BEGIN Extracted data

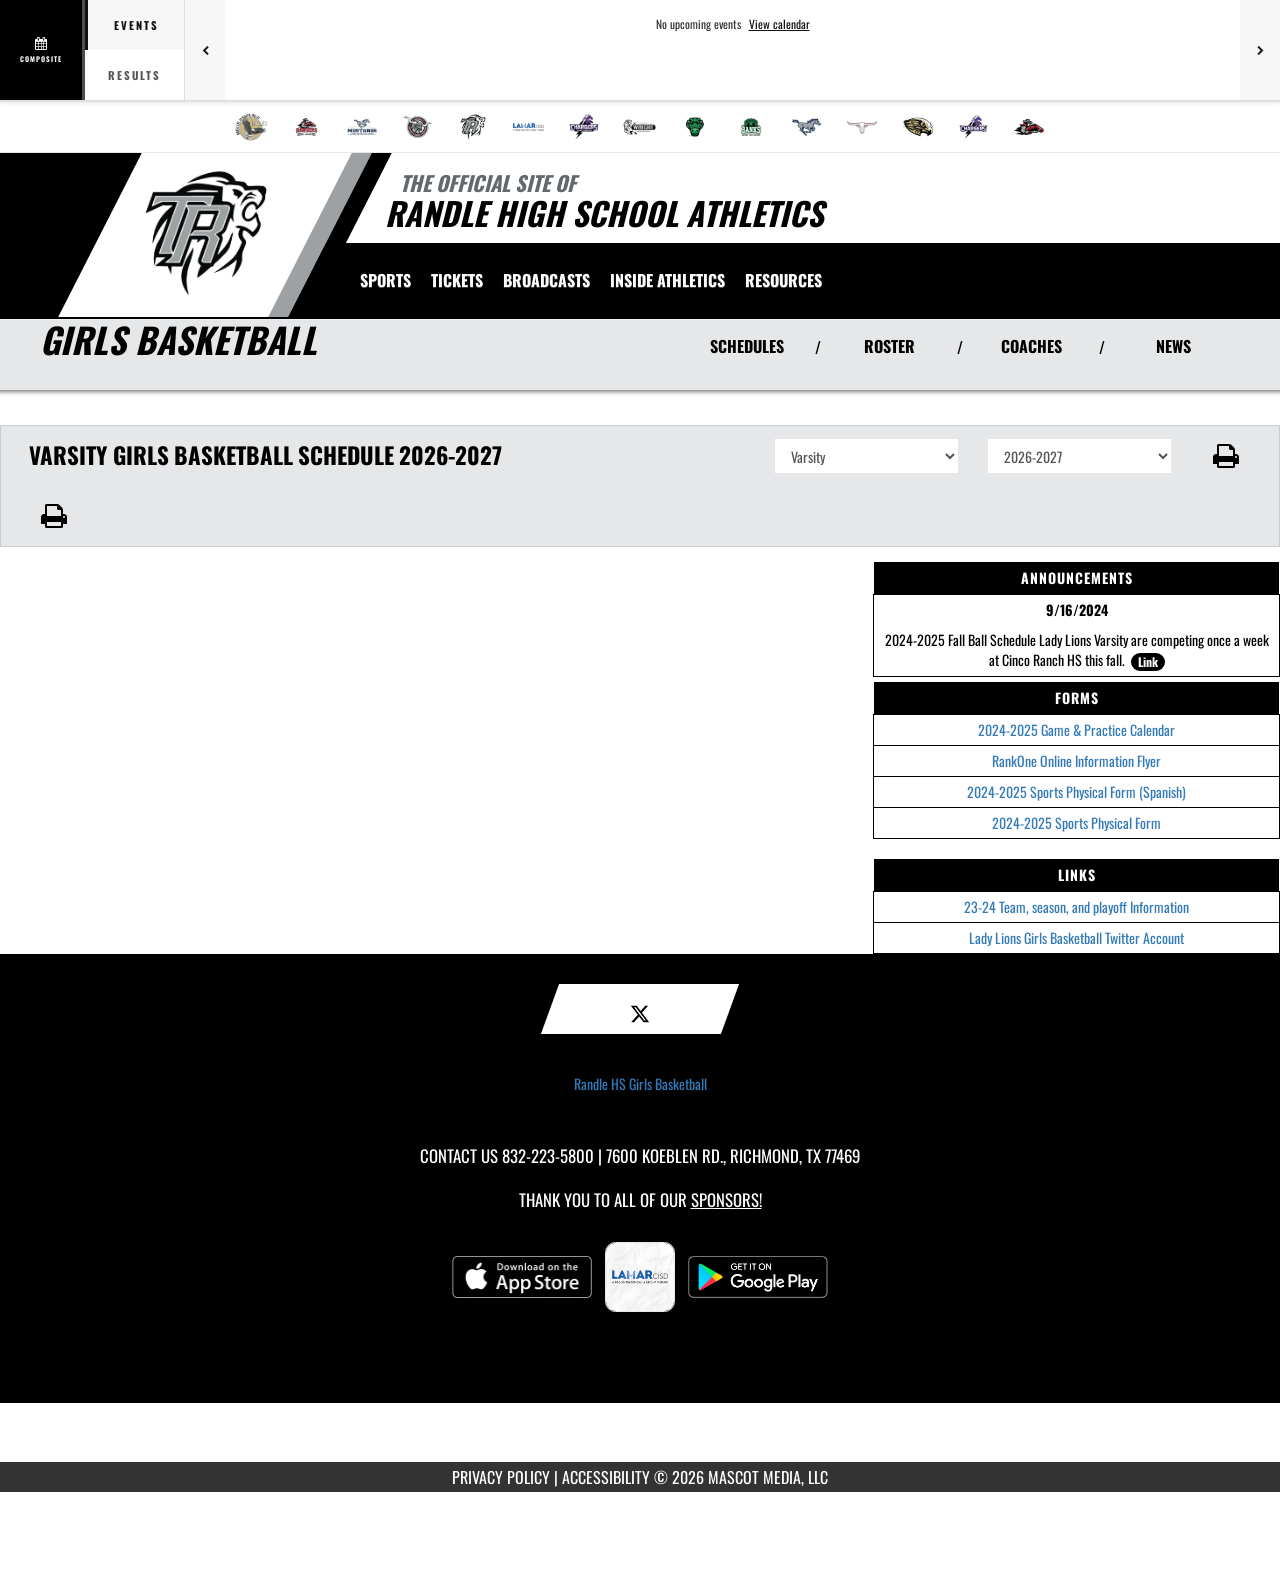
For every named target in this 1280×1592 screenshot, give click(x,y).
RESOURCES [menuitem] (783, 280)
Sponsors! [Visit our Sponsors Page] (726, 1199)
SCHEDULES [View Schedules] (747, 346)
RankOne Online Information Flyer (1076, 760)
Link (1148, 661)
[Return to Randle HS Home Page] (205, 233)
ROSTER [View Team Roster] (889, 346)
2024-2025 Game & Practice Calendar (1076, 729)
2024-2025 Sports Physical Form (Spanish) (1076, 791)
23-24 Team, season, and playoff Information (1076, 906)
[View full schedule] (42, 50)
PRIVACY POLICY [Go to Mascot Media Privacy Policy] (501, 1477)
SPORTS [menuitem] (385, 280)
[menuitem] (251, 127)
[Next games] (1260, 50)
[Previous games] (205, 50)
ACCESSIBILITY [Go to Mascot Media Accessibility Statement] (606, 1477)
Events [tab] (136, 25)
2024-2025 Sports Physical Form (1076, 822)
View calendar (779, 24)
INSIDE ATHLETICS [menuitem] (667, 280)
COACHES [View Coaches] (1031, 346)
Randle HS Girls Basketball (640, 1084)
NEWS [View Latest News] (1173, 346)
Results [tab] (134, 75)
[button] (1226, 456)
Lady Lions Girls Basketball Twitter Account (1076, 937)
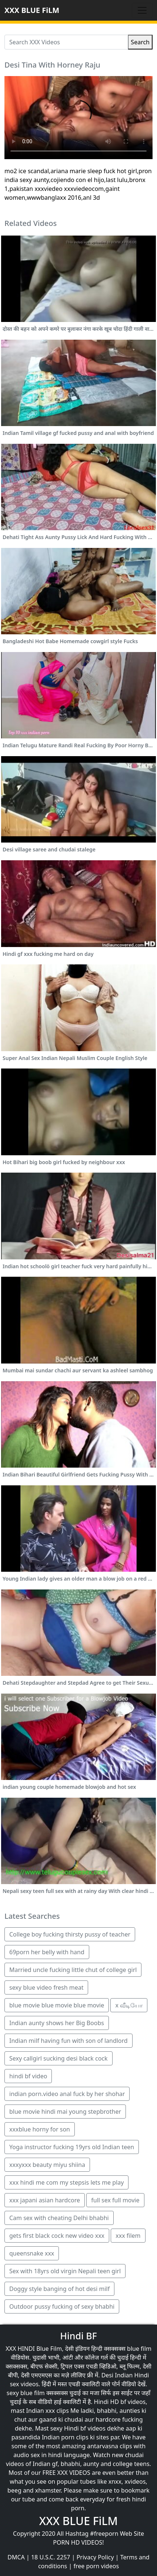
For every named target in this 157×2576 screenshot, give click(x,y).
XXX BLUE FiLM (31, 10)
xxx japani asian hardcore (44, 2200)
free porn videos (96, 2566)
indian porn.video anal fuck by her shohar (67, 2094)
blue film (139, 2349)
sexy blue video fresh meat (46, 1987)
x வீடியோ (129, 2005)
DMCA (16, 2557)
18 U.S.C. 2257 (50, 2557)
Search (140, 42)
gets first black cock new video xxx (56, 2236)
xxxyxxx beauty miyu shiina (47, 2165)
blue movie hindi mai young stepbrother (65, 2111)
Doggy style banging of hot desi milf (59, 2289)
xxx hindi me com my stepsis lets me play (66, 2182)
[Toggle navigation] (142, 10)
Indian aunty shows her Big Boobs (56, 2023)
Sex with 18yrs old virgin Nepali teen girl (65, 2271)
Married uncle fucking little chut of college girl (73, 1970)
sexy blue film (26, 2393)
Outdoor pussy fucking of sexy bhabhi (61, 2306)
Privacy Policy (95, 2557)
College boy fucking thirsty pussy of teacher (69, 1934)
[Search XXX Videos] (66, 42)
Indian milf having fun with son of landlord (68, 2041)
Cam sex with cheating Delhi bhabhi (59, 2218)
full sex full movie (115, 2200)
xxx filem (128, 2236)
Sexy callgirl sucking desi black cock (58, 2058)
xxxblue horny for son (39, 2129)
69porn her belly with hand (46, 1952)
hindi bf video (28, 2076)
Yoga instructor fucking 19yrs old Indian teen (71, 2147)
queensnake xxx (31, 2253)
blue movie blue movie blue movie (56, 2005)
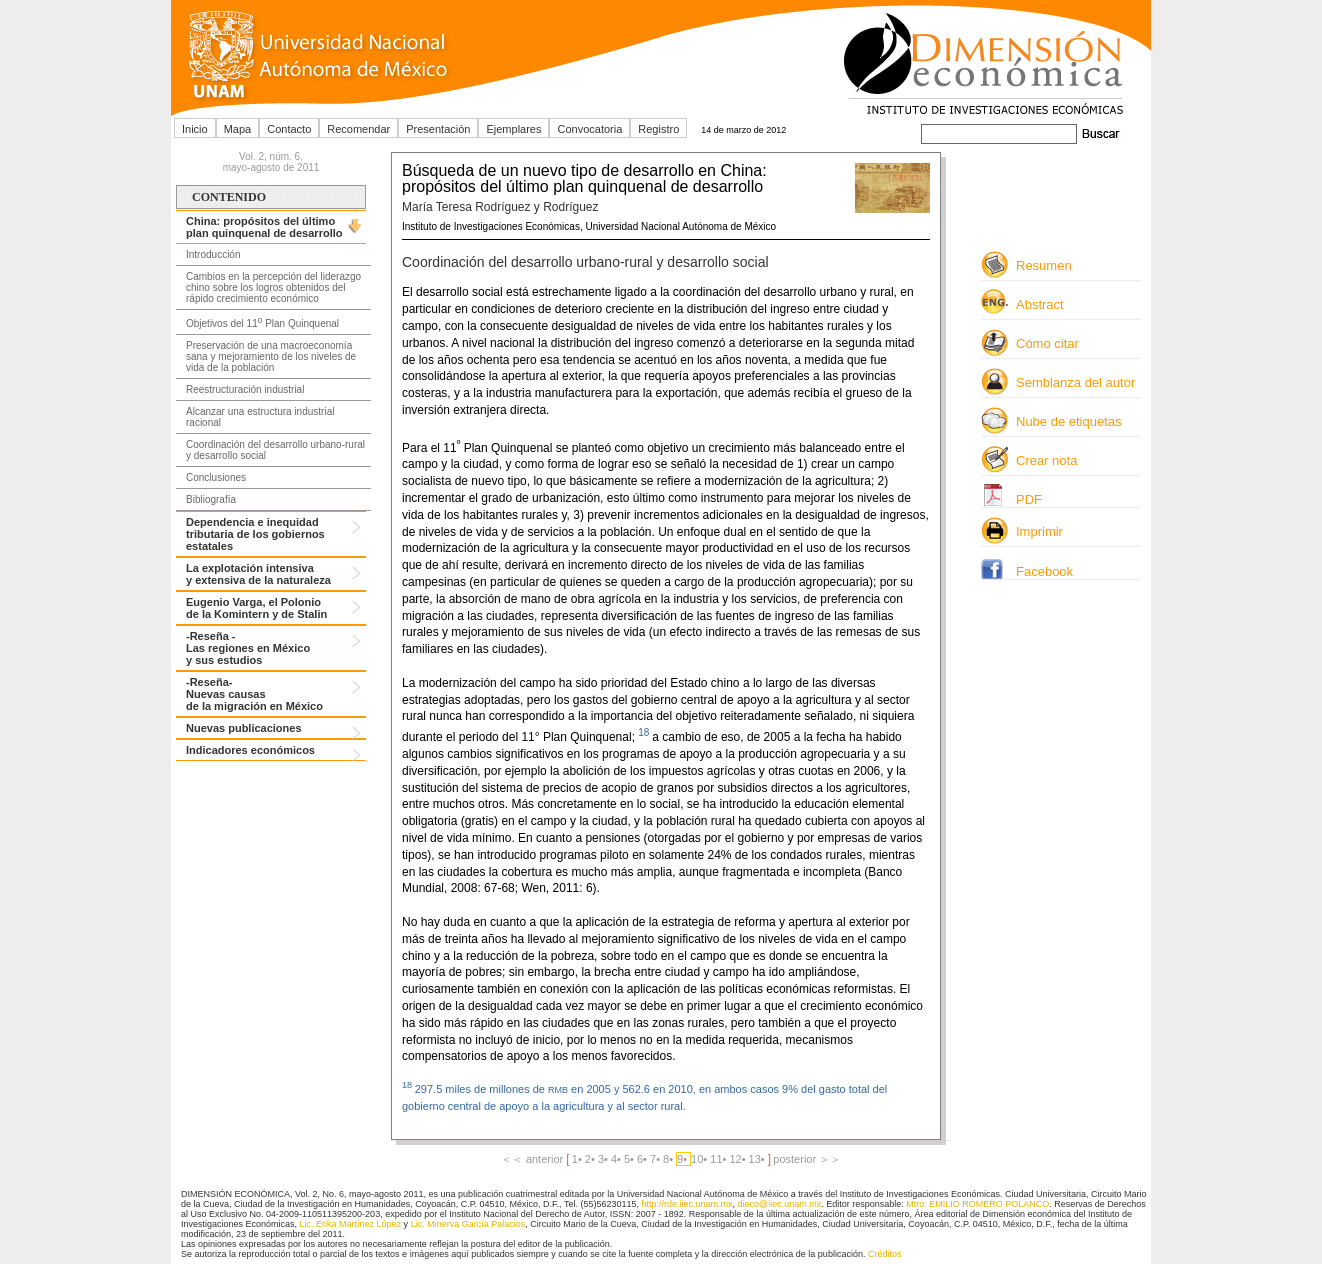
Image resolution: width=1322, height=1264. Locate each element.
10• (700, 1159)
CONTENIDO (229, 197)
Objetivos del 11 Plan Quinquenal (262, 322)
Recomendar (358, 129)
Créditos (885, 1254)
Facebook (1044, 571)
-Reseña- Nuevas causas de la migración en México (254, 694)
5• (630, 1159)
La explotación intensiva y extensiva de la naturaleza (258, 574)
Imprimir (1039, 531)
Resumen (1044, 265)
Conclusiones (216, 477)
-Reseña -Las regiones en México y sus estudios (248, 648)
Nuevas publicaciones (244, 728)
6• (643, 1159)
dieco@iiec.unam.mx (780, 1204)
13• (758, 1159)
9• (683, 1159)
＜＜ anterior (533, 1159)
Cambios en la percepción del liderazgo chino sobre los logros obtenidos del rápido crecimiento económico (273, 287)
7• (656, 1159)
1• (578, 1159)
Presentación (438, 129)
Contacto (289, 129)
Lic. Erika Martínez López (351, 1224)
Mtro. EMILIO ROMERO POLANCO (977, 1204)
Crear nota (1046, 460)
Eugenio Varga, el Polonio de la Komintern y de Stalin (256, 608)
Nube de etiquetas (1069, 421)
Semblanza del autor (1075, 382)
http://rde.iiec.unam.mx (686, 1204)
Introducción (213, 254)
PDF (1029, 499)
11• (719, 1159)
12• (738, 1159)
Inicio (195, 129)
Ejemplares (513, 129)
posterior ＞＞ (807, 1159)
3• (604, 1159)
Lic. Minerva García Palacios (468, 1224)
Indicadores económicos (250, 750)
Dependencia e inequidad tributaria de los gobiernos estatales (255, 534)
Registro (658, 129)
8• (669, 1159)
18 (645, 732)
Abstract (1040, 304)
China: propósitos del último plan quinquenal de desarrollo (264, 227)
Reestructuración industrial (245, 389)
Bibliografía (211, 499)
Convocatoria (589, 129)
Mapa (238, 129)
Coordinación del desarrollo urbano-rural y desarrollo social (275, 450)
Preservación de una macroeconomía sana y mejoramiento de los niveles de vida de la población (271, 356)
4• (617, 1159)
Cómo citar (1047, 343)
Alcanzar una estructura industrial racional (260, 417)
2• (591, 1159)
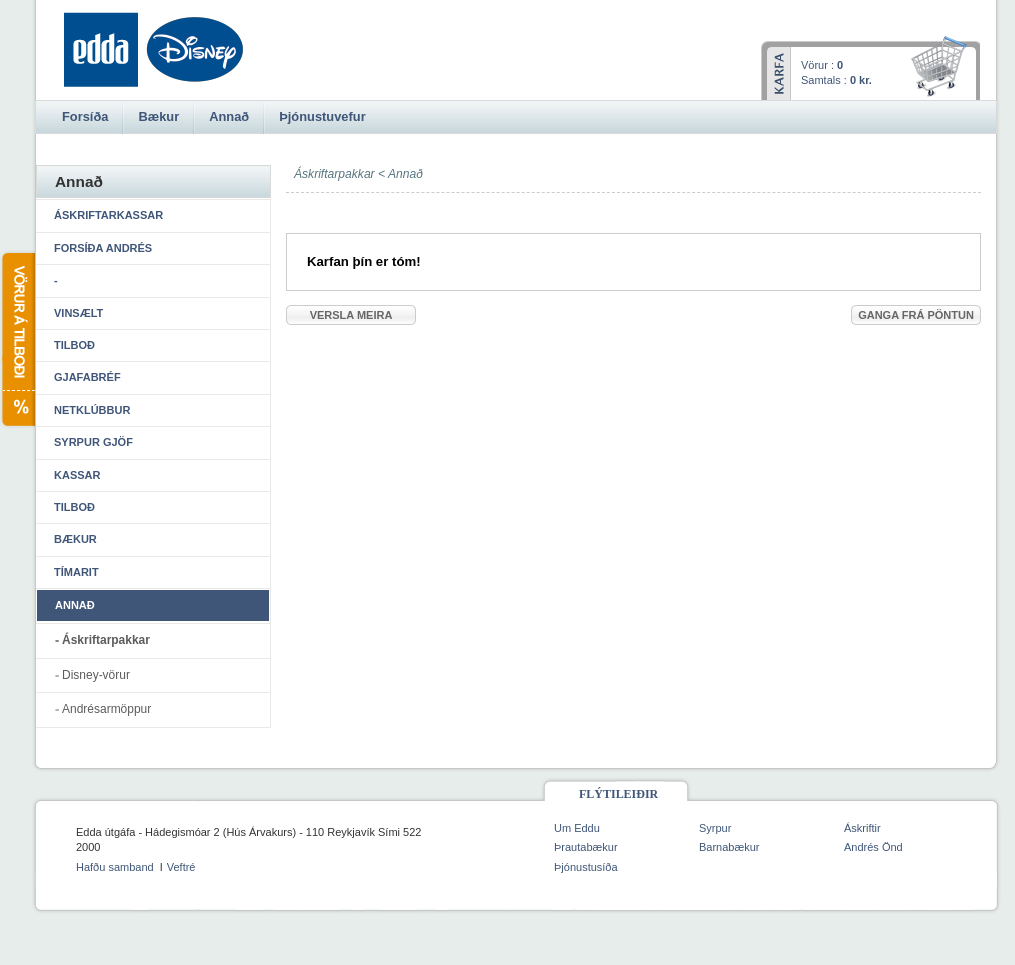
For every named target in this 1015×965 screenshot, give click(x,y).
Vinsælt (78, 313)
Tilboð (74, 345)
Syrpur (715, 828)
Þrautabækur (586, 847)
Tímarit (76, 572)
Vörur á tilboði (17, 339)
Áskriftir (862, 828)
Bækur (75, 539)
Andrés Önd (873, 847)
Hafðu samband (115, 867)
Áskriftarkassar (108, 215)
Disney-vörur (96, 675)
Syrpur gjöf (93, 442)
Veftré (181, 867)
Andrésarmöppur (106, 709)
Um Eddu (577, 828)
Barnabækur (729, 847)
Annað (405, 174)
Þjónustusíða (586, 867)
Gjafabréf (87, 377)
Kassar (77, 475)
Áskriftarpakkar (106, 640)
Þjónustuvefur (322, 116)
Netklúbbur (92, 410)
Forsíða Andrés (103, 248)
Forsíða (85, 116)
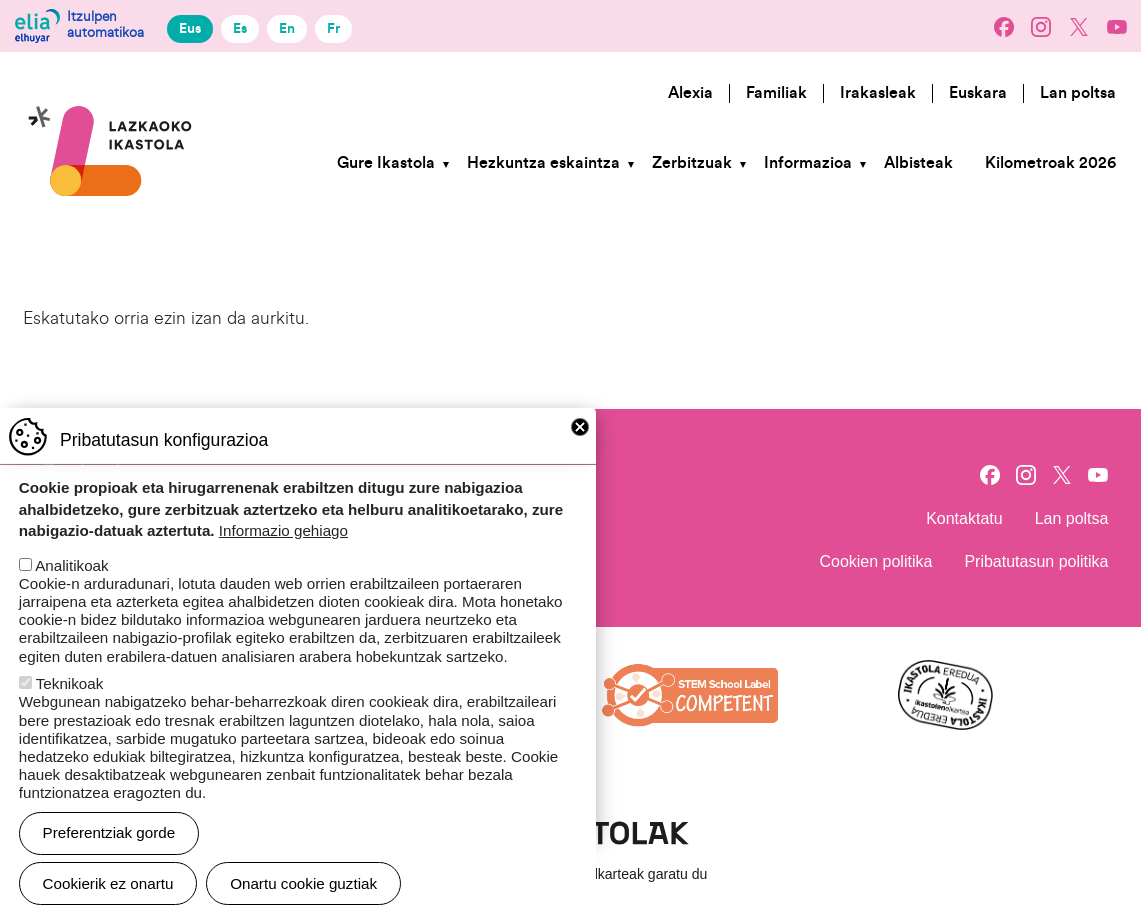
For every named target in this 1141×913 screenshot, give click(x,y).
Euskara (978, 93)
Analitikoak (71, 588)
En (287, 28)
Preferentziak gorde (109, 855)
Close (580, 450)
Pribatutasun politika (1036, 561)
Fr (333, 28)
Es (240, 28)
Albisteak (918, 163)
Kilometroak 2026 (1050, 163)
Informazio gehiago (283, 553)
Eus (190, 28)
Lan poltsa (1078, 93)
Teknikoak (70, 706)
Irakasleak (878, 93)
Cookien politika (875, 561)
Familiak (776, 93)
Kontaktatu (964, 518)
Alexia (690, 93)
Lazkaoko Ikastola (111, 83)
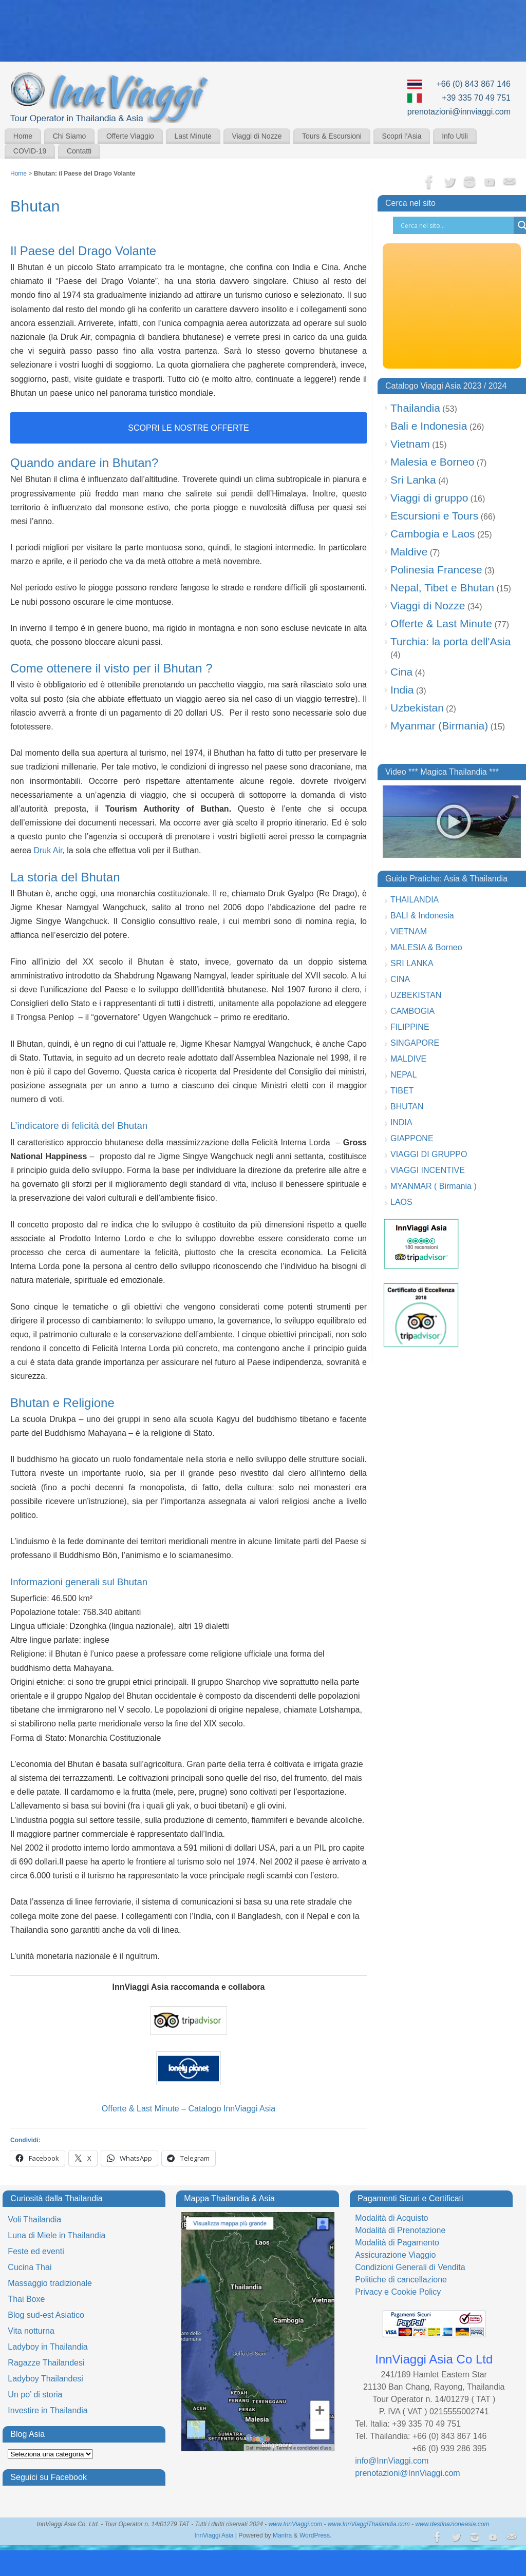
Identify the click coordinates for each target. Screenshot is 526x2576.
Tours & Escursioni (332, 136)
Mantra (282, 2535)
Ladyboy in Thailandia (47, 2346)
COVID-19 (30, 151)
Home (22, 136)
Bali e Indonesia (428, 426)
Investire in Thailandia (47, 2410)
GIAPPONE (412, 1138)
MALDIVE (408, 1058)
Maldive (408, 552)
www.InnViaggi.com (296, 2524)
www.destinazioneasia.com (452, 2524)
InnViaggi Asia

END Extracted data

Omitting all pictures, restate word for word the lines from the one containing "Kilometroak 2026 (1050, 163)" through the last line of the data.

> _Written response_:
Kilometroak 2026 (1050, 163)
Informazio gehiago (283, 553)
Eus (190, 28)
Lan poltsa (1078, 93)
Teknikoak (70, 706)
Irakasleak (878, 93)
Cookien politika (875, 561)
Familiak (776, 93)
Kontaktatu (964, 518)
Alexia (690, 93)
Lazkaoko Ikastola (111, 83)
Identify the click coordinates for each target. Screenshot is 526x2576.
Tours & Escursioni (332, 136)
Mantra (282, 2535)
Ladyboy in Thailandia (47, 2346)
COVID-19 (30, 151)
Home (22, 136)
Bali e Indonesia (428, 426)
Investire in Thailandia (47, 2410)
GIAPPONE (412, 1138)
MALDIVE (408, 1058)
Maldive (408, 552)
www.InnViaggi.com (296, 2524)
www.destinazioneasia.com (452, 2524)
InnViaggi Asia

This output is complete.